Die Mode der Vierziger und Fünfziger Jahre ist wunderschön elegant und feminin. Beim Anblick all der schönen figurnahen Kleider und schwingenden Röcke vergisst man aber schnell, wie unpralktisch Damenkleidung damals eigentlich war. Schwere Wollstoffe, empfindliche Seidenstoffe, knittrige Baumwolle und überhaupt fast nur Material, das man unter keinen Umständen in die Waschmaschine stecken darf. Einen Vintage-Schnitt daraus zu nähen mag zwar authentisch sein, aber für den modernen Alltag eher unpraktisch. Wo kämen wir hin, wenn ich nach einer Stunde Autofahrt erstmal meinen Rock bügeln und die Bluse lüften müsste?
Vintage Style goes Punto
Meine Schwester Judith fährt jeden Tag eine Stunde mit dem Auto zur Arbeit – und wieder zurück. Nicht nur, dass da wenig Zeit bleibt zum Waschen und Bügeln, ihre Kleider sollen auch nach der Fahrt noch gebügelt aussehen. Schon lange hat sie sich ein Kleid von mir gewünscht und so habe ich ihr zum Geburtstag eins genäht. Der Schnitt ist Vintage-Style, der Stoff aber ein ganz moderner Punto oder auch Romanit-Jersey.
Schnittmuster und Material
Der Schnitt stammt aus dem Buch „Gertie’s ultimate Dressbook“. Es ist das „Secretary Dress“ mit den kleinen Flügelärmeln und dem süßen Bubikragen. Ich persönlich finde den Schnitt des Kleids süß, die Überknielänge und der schwere Wollstoff lassen eine Frau mit etwas mehr Figur aber schnell klobig aussehen. Einen solchen Wollstoff würde ich eher für eine Rock-Blazer Kombination verwenden.
Judith mag aber sowieso am liebsten Schwarz, also kam gar keine andere Farbe in Frage.
Material:
- 1m schwarzer Romanitjersey
- 1 nahtverdeckter Reißverschluss, 50cm mit passendem Spezialfuß zum Einnähen
- schwarzes Nähgarn
- Jerseynadel für die Nähmaschine
- Ein Rest schwarzer Baumwollstoff und ein Rest Tüllspitze für den Kragen
- 2 silberne Knöpfe
- ca. 10-20cm Vlieseline oder andere Bügeleinlage, schwarz
- 30cm Satinband für die Schleife
Falls sich jemand über die geringe Stoffmenge wundert: Meine Schwester ist bei weitem nicht so groß wie ich, daher brauchte ich auch wesentlich weniger Stoff. Für mich selbst (173cm) bräuchte ich mit Sicherheit 1,5m Jersey für das selbe Kleid.
Schnittmuster-Anpassungen
Den Grundschnitt für diese Kleidform kannte ich bereits, daher wusste ich dieses Mal bereits genau, was dabei zu beachten war. Das Oberteil meiner grauen Wollkleider vom letzten Jahr ist nach dem selben Schnittmuster genäht. Da meine Schwester aber ganz anders gebaut ist als ich, konnte ich den selben Schnitt aber natürlich nicht verwenden. Deshalb habe ich hier ganz von vorne angefangen:
- Ich habe das Oberteil erstmal in Gr.10 und den Rockteil in Gr.6 abgepaust. Die Übergänge zwischen den Größen habe ich entsprechend angepasst.

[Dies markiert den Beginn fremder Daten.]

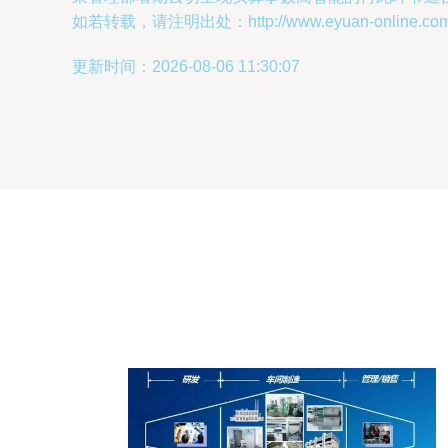
如若转载，请注明出处：http://www.eyuan-online.com/pr
更新时间：2026-08-06 11:30:07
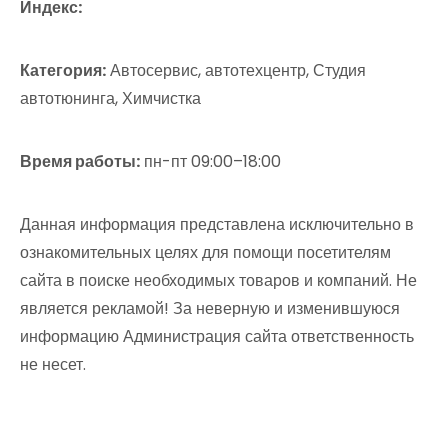
Индекс:
Категория:
Автосервис, автотехцентр, Студия
автотюнинга, Химчистка
Время работы:
пн-пт 09:00–18:00
Данная информация представлена исключительно в
ознакомительных целях для помощи посетителям
сайта в поиске необходимых товаров и компаний. Не
является рекламой! За неверную и изменившуюся
информацию Администрация сайта ответственность
не несет.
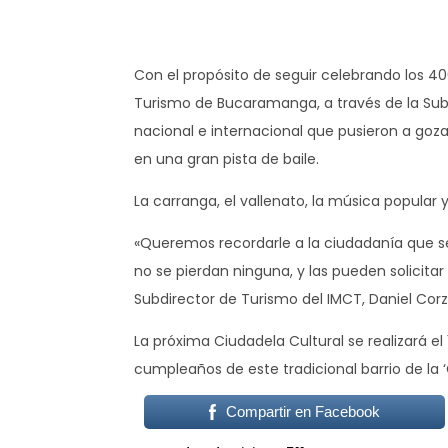
Con el propósito de seguir celebrando los 4
Turismo de Bucaramanga, a través de la Subd
nacional e internacional que pusieron a gozar 
en una gran pista de baile.
La carranga, el vallenato, la música popular y
«Queremos recordarle a la ciudadanía que se
no se pierdan ninguna, y las pueden solicitar
Subdirector de Turismo del IMCT, Daniel Corz
La próxima Ciudadela Cultural se realizará e
cumpleaños de este tradicional barrio de la 
Compartir en Facebook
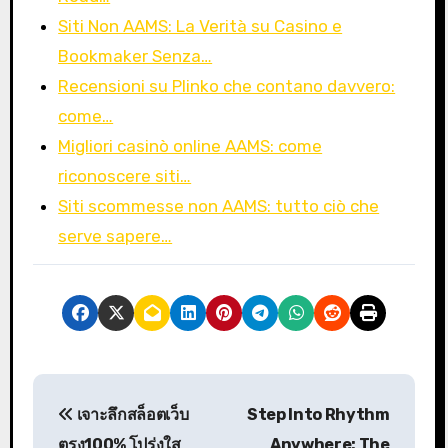
Siti Non AAMS: La Verità su Casino e
Bookmaker Senza…
Recensioni su Plinko che contano davvero:
come…
Migliori casinò online AAMS: come
riconoscere siti…
Siti scommesse non AAMS: tutto ciò che
serve sapere…
P
เจาะลึกสล็อตเว็บ
Step Into Rhythm
o
ตรง100% โปร่งใส
Anywhere: The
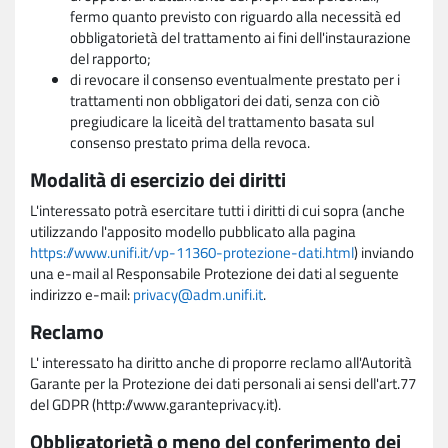
fermo quanto previsto con riguardo alla necessità ed
obbligatorietà del trattamento ai fini dell'instaurazione
del rapporto;
di revocare il consenso eventualmente prestato per i
trattamenti non obbligatori dei dati, senza con ciò
pregiudicare la liceità del trattamento basata sul
consenso prestato prima della revoca.
Modalità di esercizio dei diritti
L'interessato potrà esercitare tutti i diritti di cui sopra (anche
utilizzando l'apposito modello pubblicato alla pagina
https://www.unifi.it/vp-11360-protezione-dati.html
) inviando
una e-mail al Responsabile Protezione dei dati al seguente
indirizzo e-mail:
privacy@adm.unifi.it
.
Reclamo
L' interessato ha diritto anche di proporre reclamo all'Autorità
Garante per la Protezione dei dati personali ai sensi dell'art.77
del GDPR (http://www.garanteprivacy.it).
Obbligatorietà o meno del conferimento dei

- Den Rock habe ich erstmal 20cm gekürzt, Judith ist nur 160cm groß. Den Schlitz am Rock habe ich auch kürzer gemacht, damit er nicht am Ende bis zum Hintern hochgeht 🙂
- Ich habe eine „Hohlkreuzanpassung“ am Schnitt gemacht. Wie man auf dem Bild sieht, musste ich aus dem mittleren Rückenteil ordentlich Stoff rausnehmen, damit das Kleid sich am Rücken in die „Kuhle“ des Hohlkreuzes einfügt und die Taillenlinie beim Tragen dann nicht verrutscht aussieht.
- Auch vorne habe ich an den Seitennähten ein bisschen Stoff weggenommen, damit der Jersey sich beim Tragen ganz leicht dehnt und sich sanft um die Figur schmiegt.
Was ist zu beachten beim Nähen?
Das Kleid ist in der Anleitung aus einem etwas dickeren Wollstoff gemacht und komplett mit Seide gefüttert. Hinten wird es mit einem seitlich verdeckten Reißverschluss geschlossen. Da ich hier aber mit elastischem, hautfreundlichen Romanit-Jersey gearbeitet habe, konnte ich auf das Futter verzichten. Ich habe den Halsausschnitt meinem Beleg verstürzt und die Ärmel unten einfach mit der Zwillingsnadel umgenäht. Hier sehr ihr alle Teile vom Kleid mit bereits geschlossenen Abnähern.
Der olle Kragen, der nicht passt
Der Kragen besteht aus zwei Lagen Baumwollstoff und einer Lage Spitzenstoff darüber. Anstatt einer Stoffschleife habe ich dafür ein Stück Satin-Band verwendet und mit ein paar Stichen festgenäht
Mein Gedächtnis ist ein Sieb – Bereits letztes Jahr, als ich den Bubikragen aus dem Buch für mein graues Wollkleid nähen wollte, fiel mir auf, dass der Schnitt für den Kragen einfach nicht richtig an den Halsausschnitt passt. Ich hatte damals dann einen eigenen Schnitt für einen passenden Kragen entwickelt – Und es offensichtlich direkt wieder vergessen 🙂 Das Bild auf dem man den Fehler am Schnitt gut erkennt, stammt sogar aus meinem alten Blogpost zu dem Kleid.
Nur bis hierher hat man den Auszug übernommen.